[Exercise objective] Give the count of lines in the records that contain the string "Shift", and write nothing but that number.

Items listed in a dataset
▬▬▬▬▬▬
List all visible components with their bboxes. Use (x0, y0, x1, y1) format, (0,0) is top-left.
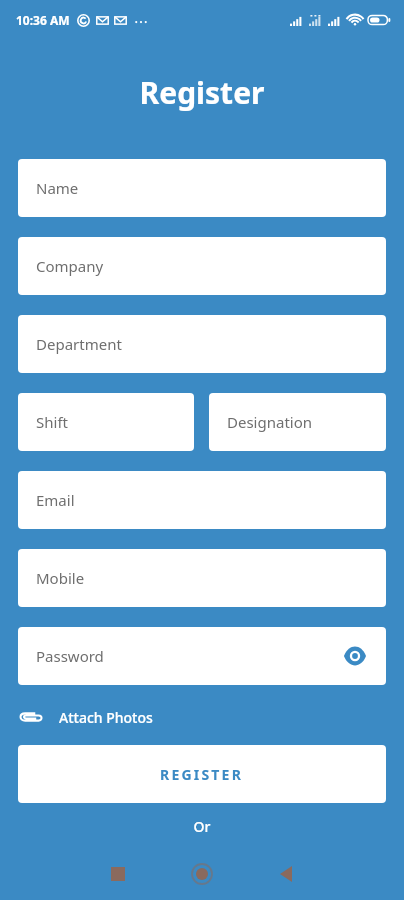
button[interactable]: Password (18, 627, 386, 685)
staticText: Email (36, 490, 75, 510)
staticText: Department (36, 334, 122, 354)
staticText: Or (18, 817, 386, 836)
button[interactable]: Company (18, 237, 386, 295)
button[interactable]: Name (18, 159, 386, 217)
button[interactable]: Home (160, 852, 244, 896)
button[interactable]: Email (18, 471, 386, 529)
staticText: Company (36, 256, 104, 276)
button[interactable]: Recent apps (76, 852, 160, 896)
button[interactable]: Shift (18, 393, 194, 451)
button[interactable]: Department (18, 315, 386, 373)
staticText: Password (36, 646, 104, 666)
button[interactable]: Mobile (18, 549, 386, 607)
button[interactable]: Designation (209, 393, 386, 451)
staticText: Mobile (36, 568, 85, 588)
staticText: Register (0, 72, 404, 113)
button[interactable]: REGISTER (18, 745, 386, 803)
button[interactable]: Show password (340, 641, 370, 671)
staticText: Attach Photos (59, 708, 153, 727)
staticText: Designation (227, 412, 313, 432)
button[interactable]: Attach Photos (18, 700, 386, 734)
staticText: Shift (36, 412, 68, 432)
button[interactable]: Back (244, 852, 328, 896)
staticText: Name (36, 178, 79, 198)
staticText: 10:36 AM (16, 12, 70, 28)
staticText: REGISTER (160, 765, 244, 784)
▬▬▬▬▬▬
[Written answer] 2